I'm currently in a complex analysis class and doing a little project on asymptotics. We are using the Stein and Shakarchi Complex book for reference. In Appendix A: Asymptotics of the Stein book, the Bessel function is given in the form for $\nu >-1/2$: $$ J_{\nu}(s) = \frac{(s/2)^\nu}{\Gamma(\nu + 1/2)\Gamma(1/2)}\int_{-1}^1e^{isx}(1-x^2)^{\nu-1/2}\text{d}x $$ From differential equations class, I'm most used to the bessel function being presented as: $$J_{\nu}(s) = (\frac{s}{2})^\nu \sum_{j=0} ^{\infty} \frac{-1^j (\frac{s}{2})^{2j}}{j! \Gamma(j+\nu+1)}$$ I'm having a lot of trouble going from this second definition to the definition presented in Stein. I was playing around with using Fourier transforms to get the integral, but I still don't see a connection. Could anyone be of help to point out how to make this transition?
I appreciate any help.
Good question!
There are several ways of showing the equivalence.
The most straightforward is as follows.
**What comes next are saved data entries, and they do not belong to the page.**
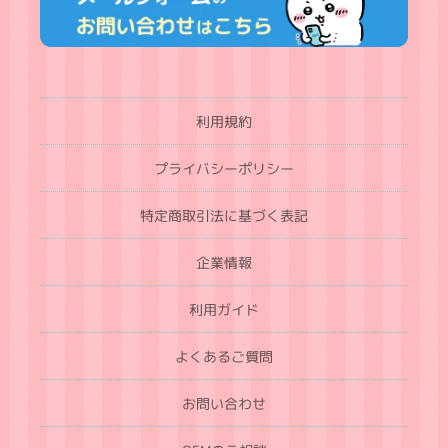
利用規約
プライバシーポリシー
特定商取引法に基づく表記
企業情報
利用ガイド
よくあるご質問
お問い合わせ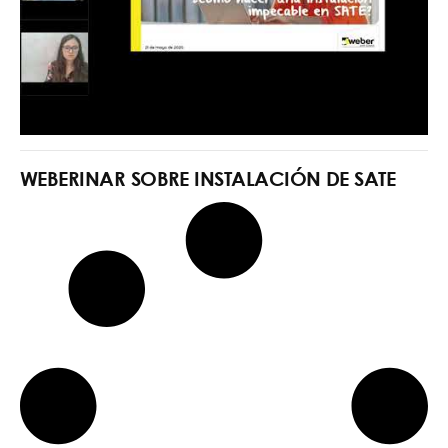
WEBERINAR SOBRE INSTALACIÓN DE SATE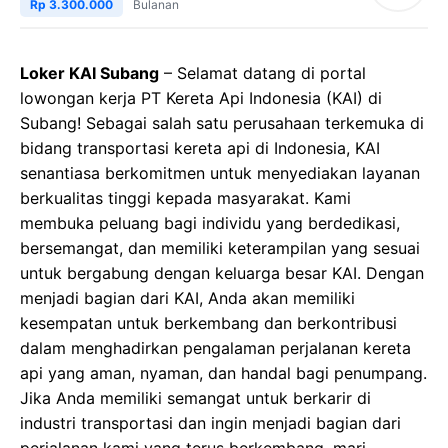
Rp 3.300.000
Bulanan
Loker KAI Subang
– Selamat datang di portal
lowongan kerja PT Kereta Api Indonesia (KAI) di
Subang! Sebagai salah satu perusahaan terkemuka di
bidang transportasi kereta api di Indonesia, KAI
senantiasa berkomitmen untuk menyediakan layanan
berkualitas tinggi kepada masyarakat. Kami
membuka peluang bagi individu yang berdedikasi,
bersemangat, dan memiliki keterampilan yang sesuai
untuk bergabung dengan keluarga besar KAI. Dengan
menjadi bagian dari KAI, Anda akan memiliki
kesempatan untuk berkembang dan berkontribusi
dalam menghadirkan pengalaman perjalanan kereta
api yang aman, nyaman, dan handal bagi penumpang.
Jika Anda memiliki semangat untuk berkarir di
industri transportasi dan ingin menjadi bagian dari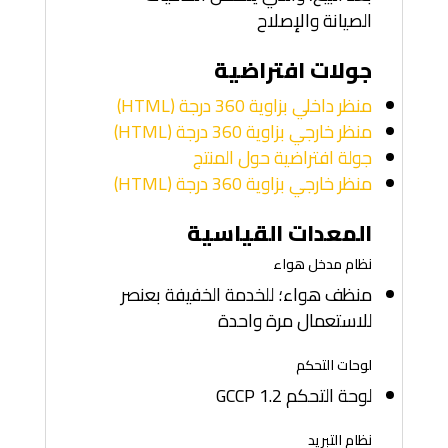
الصيانة والإصلاح
جولات افتراضية
منظر داخلي بزاوية 360 درجة (HTML)
منظر خارجي بزاوية 360 درجة (HTML)
جولة افتراضية حول المنتج
منظر خارجي بزاوية 360 درجة (HTML)
المعدات القياسية
نظام مدخل هواء
منظف هواء؛ للخدمة الخفيفة بعنصر
للاستعمال مرة واحدة
لوحات التحكم
لوحة التحكم GCCP 1.2
نظام التبريد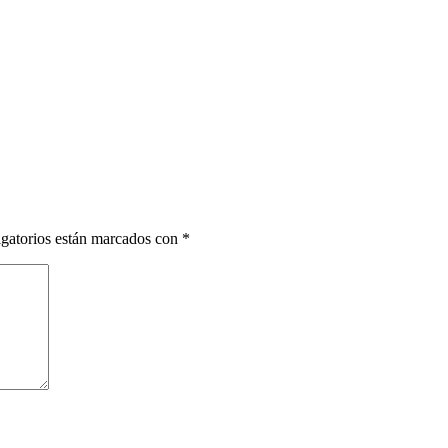
gatorios están marcados con
*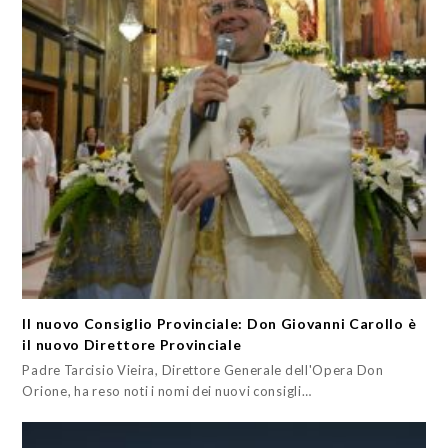
Il nuovo Consiglio Provinciale: Don Giovanni Carollo è
il nuovo Direttore Provinciale
Padre Tarcisio Vieira, Direttore Generale dell'Opera Don
Orione, ha reso noti i nomi dei nuovi consigli…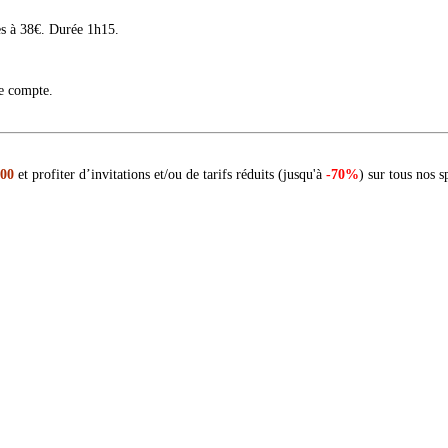
es à 38€. Durée 1h15.
re compte.
 00
et profiter d’invitations et/ou de tarifs réduits (jusqu'à
-70%
) sur tous nos s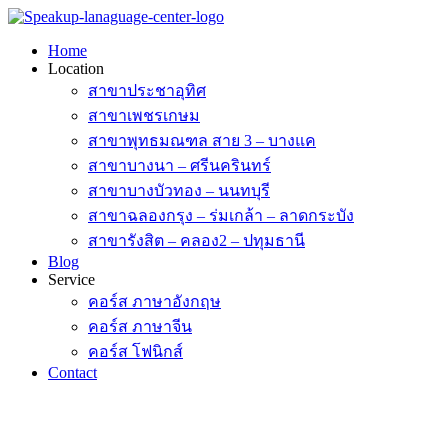
Skip
to
Home
content
Location
สาขาประชาอุทิศ
สาขาเพชรเกษม
สาขาพุทธมณฑล สาย 3 – บางแค
สาขาบางนา – ศรีนครินทร์
สาขาบางบัวทอง – นนทบุรี
สาขาฉลองกรุง – ร่มเกล้า – ลาดกระบัง
สาขารังสิต – คลอง2 – ปทุมธานี
Blog
Service
คอร์ส ภาษาอังกฤษ
คอร์ส ภาษาจีน
คอร์ส โฟนิกส์
Contact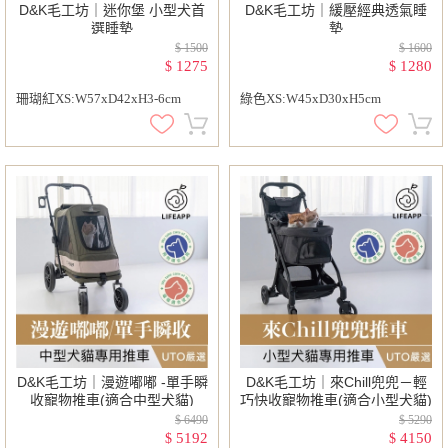
D&K毛工坊｜迷你堡 小型犬首
D&K毛工坊｜緩壓經典透氣睡
選睡墊
墊
$ 1500
$ 1600
1275
1280
$
$
珊瑚紅XS:W57xD42xH3-6cm
綠色XS:W45xD30xH5cm
D&K毛工坊｜漫遊嘟嘟 -單手瞬
D&K毛工坊｜來Chill兜兜－輕
收寵物推車(適合中型犬貓)
巧快收寵物推車(適合小型犬貓)
$ 6490
$ 5290
5192
4150
$
$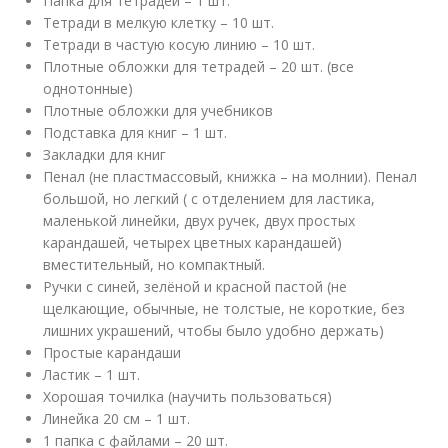
Папка для тетрадей – 1 шт.
Тетради в мелкую клетку – 10 шт.
Тетради в частую косую линию – 10 шт.
Плотные обложки для тетрадей – 20 шт. (все
однотонные)
Плотные обложки для учебников
Подставка для книг – 1 шт.
Закладки для книг
Пенал (не пластмассовый, книжка – на молнии). Пенал
большой, но легкий ( с отделением для ластика,
маленькой линейки, двух ручек, двух простых
карандашей, четырех цветных карандашей)
вместительный, но компактный.
Ручки с синей, зелёной и красной пастой (не
щелкающие, обычные, не толстые, не короткие, без
лишних украшений, чтобы было удобно держать)
Простые карандаши
Ластик – 1 шт.
Хорошая точилка (научить пользоваться)
Линейка 20 см – 1 шт.
1 папка с файлами – 20 шт.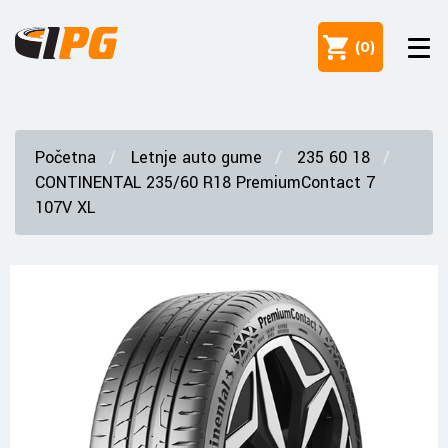
(
0
)
Početna
Letnje auto gume
235 60 18
CONTINENTAL 235/60 R18 PremiumContact 7
107V XL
Let $I $ denote the integral. We have
$ \displaystyle I=2\int_{0}^{1}{\cos(sx)(1-x^2)^{\nu-1/2}dx}.\tag*{} $
Why? Take real parts of the integral and then use the evenness of the integrand.
Now let $ x=t^{1/2} $ and expand the cosine in its power series. You will need three things:
$ \displaystyle \int_{0}^{1}{t^{r-1/2}(1-t)^{\nu-1/2}dt}=B(r+1/2,\nu+1/2)=\Gamma(r+1/2)\Gamma(\nu+1/2)/\Gamma(r+\nu+1),\tag*{} $
where $B$ is the beta function, and
$ \displaystyle (2r)!=r!\Gamma(r+1/2)2^{2r-1}/\sqrt{\pi}.\tag*{}$
The result will be the desired series.
There is no way of avoiding dealing with gamma functions in the derivation since they occur in the series definition of the Bessel function.
Another more arcane (and slicker) way is to use Laplace transforms.
$ \displaystyle \mathfrak{L}\bigg[t^{\nu}J_{\nu}(t)\bigg]=(p^2+1)^{-\nu-1/2},\tag*{}$
which is easily shown by taking the Laplace transform term by term of the power series for $ J_{\nu}(t)$ .
One inverts this transform by integrating the function $ e^{pt}(p^2+1)^{-\nu-1/2}$ along a contour in the complex plane from $ -i{\infty}\;\text{to}\;{i\infty} $ making little semicircles around $ -i,i $ . The integrand is multivalent and one must be careful to assign the correct value to it along the various segments of the integration path.
When all the smoke clears, the result will be the desired integral.